Часть 56 из 76 В начало
Для доступа к библиотеке пройдите авторизацию
Он так задумался, что чуть не пропустил то, чего ждал, ради чего больше недели мыл, чистил, стирал, гладил, просушивал, распушал, причесывал, полировал, реставрировал и придумывал. Можно сказать, ночей не спал!

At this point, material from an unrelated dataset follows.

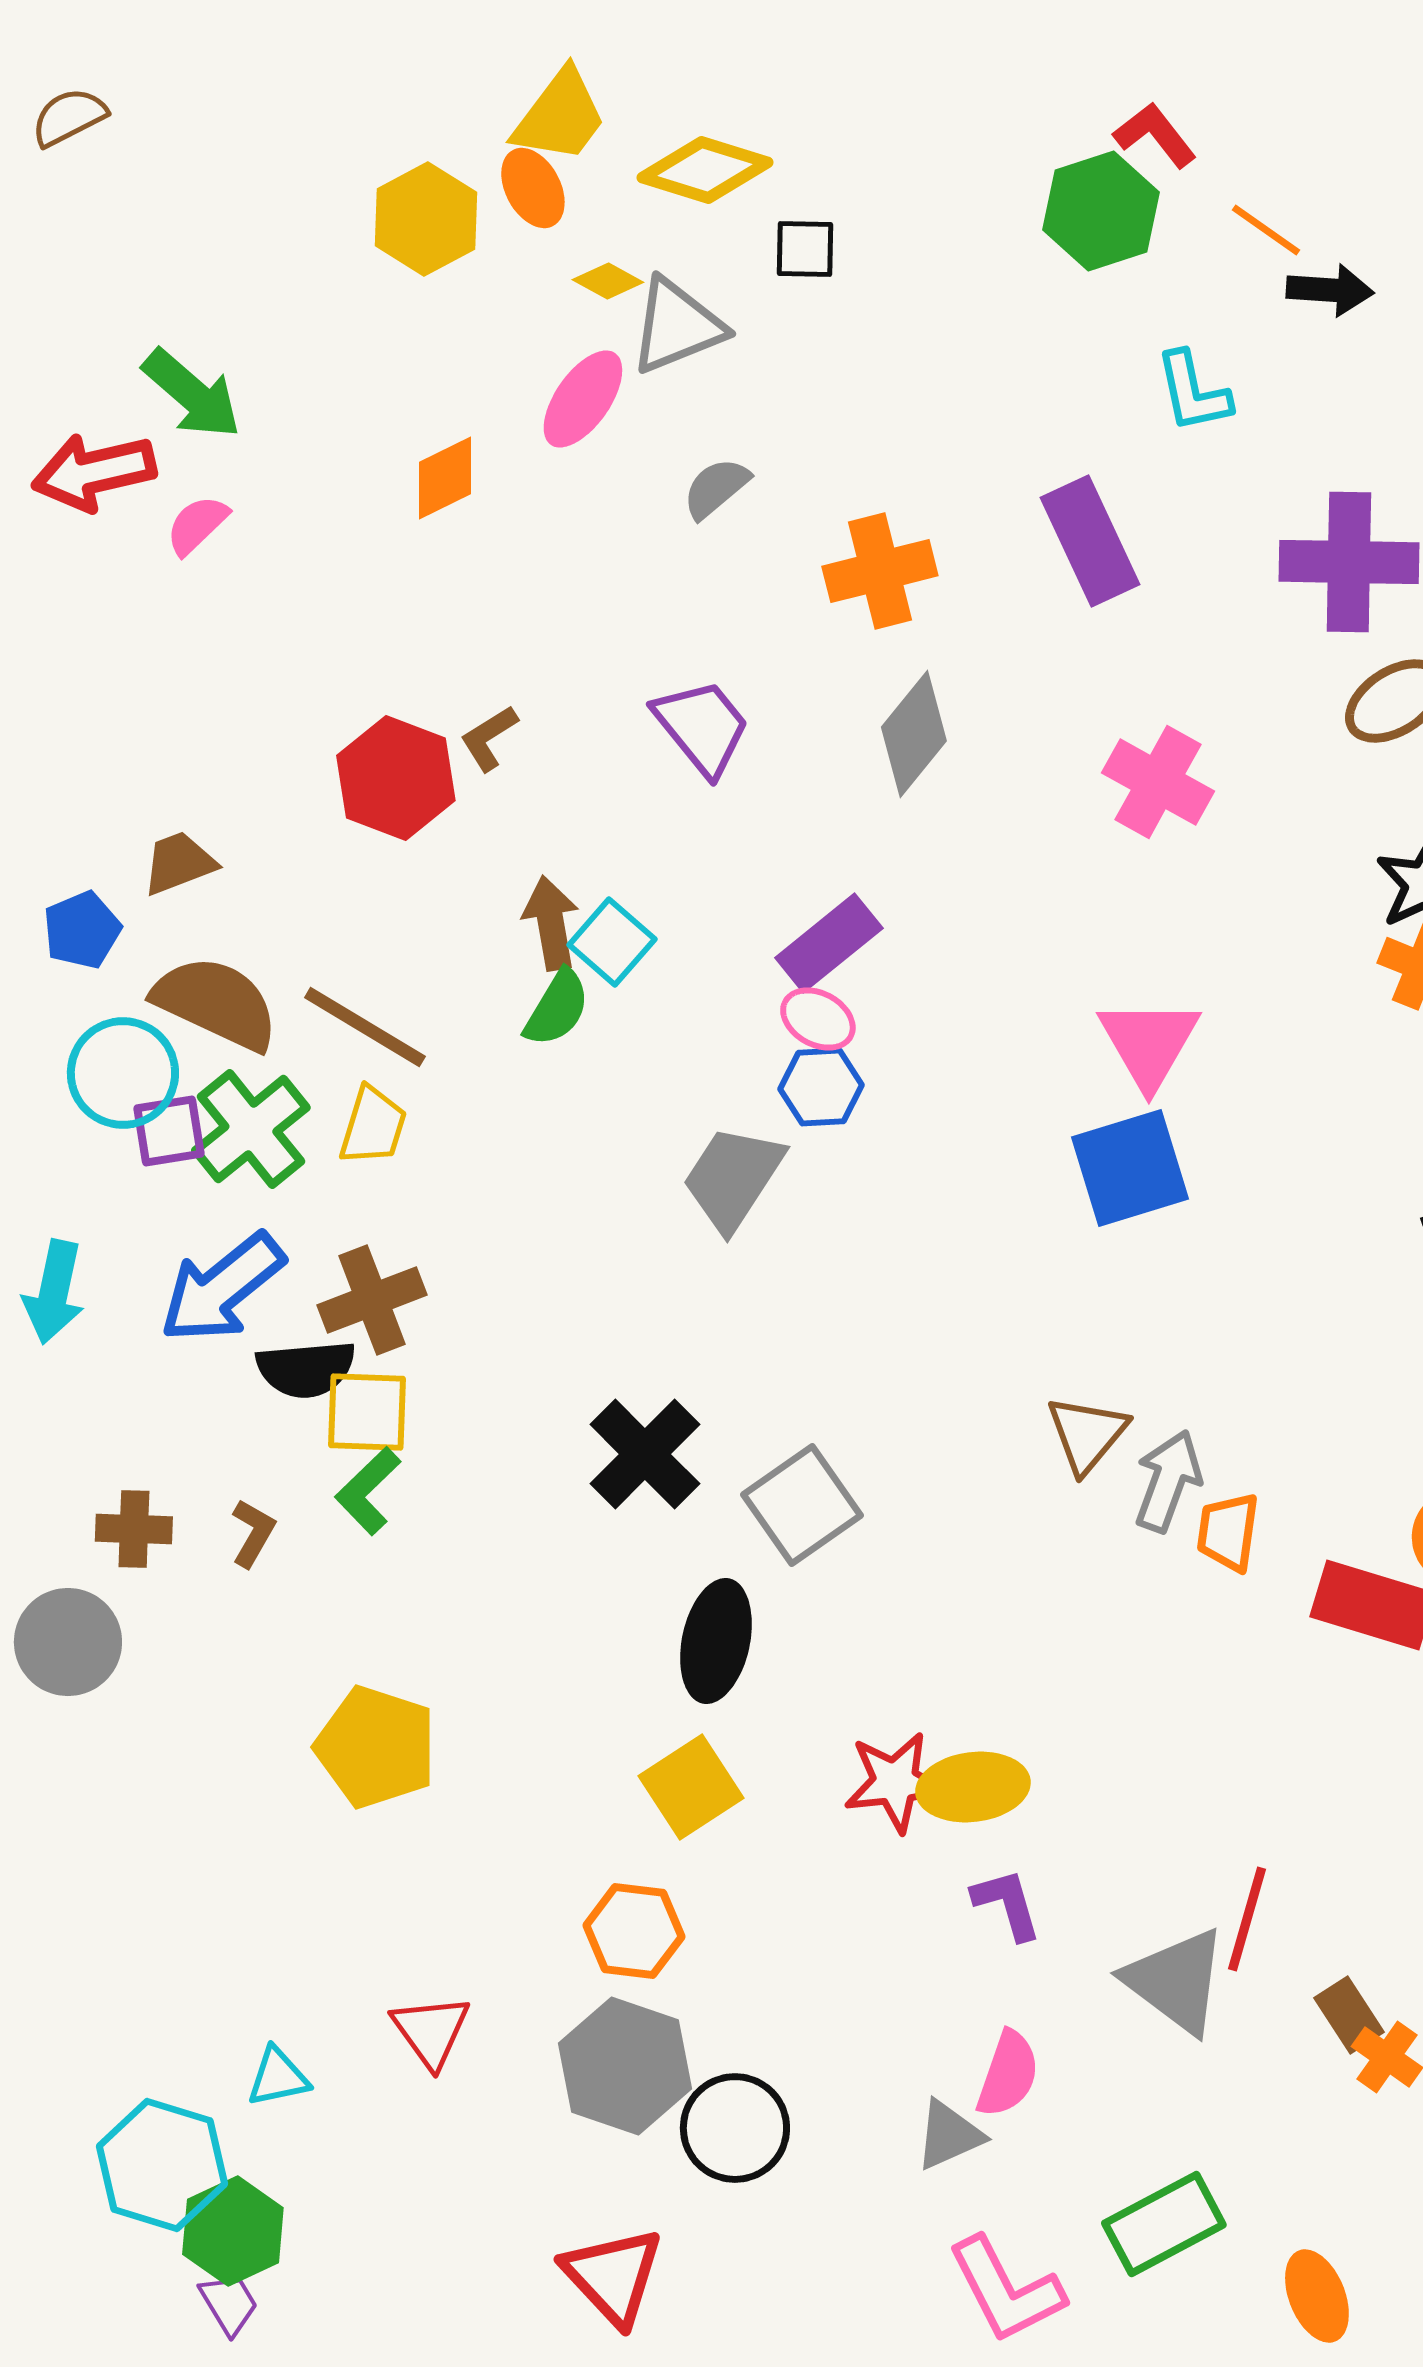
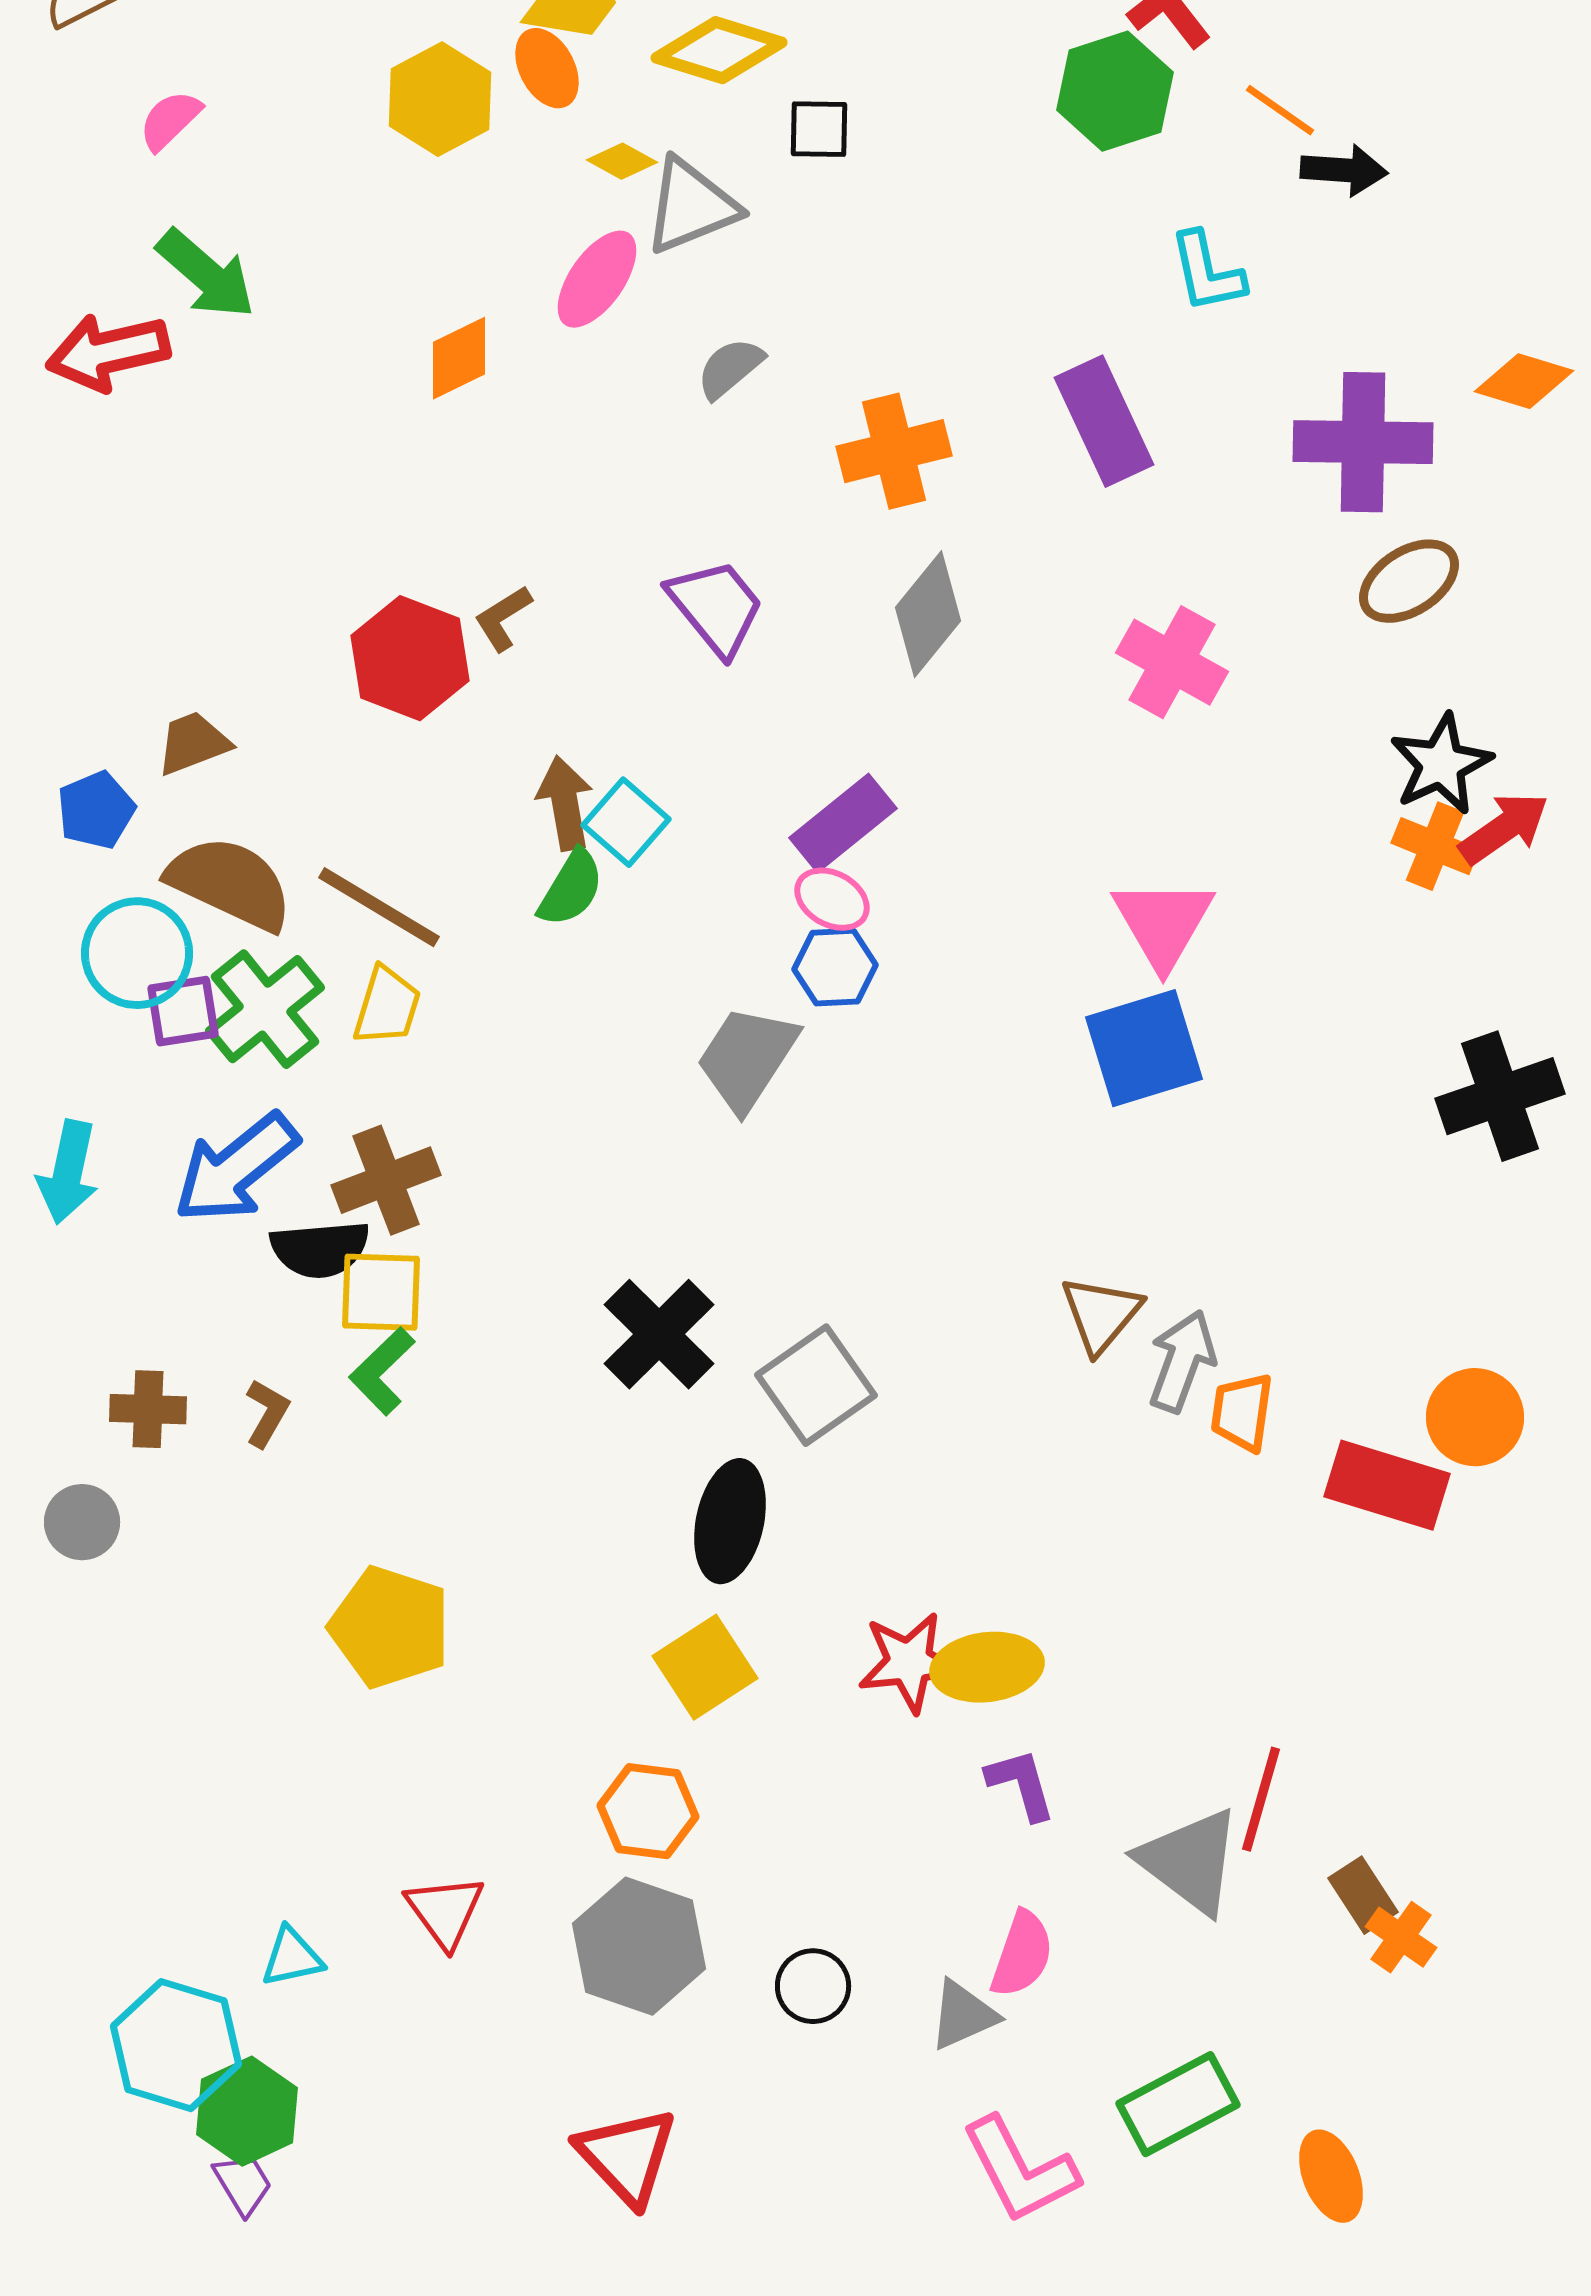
pink semicircle: (197, 525) -> (170, 120), moved
gray circle: (68, 1642) -> (82, 1522), size x0.7
black circle: (735, 2128) -> (813, 1986), moved, size x0.7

Девочка, улизнувшая от присмотра старшей сестры или брата явно из какой-то компании, что сейчас собирали пожитки после пикника, замерла напротив мистера Хинча.
Но взгляд её был направлен не на него.
О, он уже знал этот взгляд детей трёх-четырёх лет, который мог остановиться на предмете, вызвавшем восторг, и быть таким пожирающим, будто уже присвоил желаемое себе.
Она сдвинула прозрачные бровки, яростно пожевала соску и сделала ещё несколько шагов в заданную им сторону.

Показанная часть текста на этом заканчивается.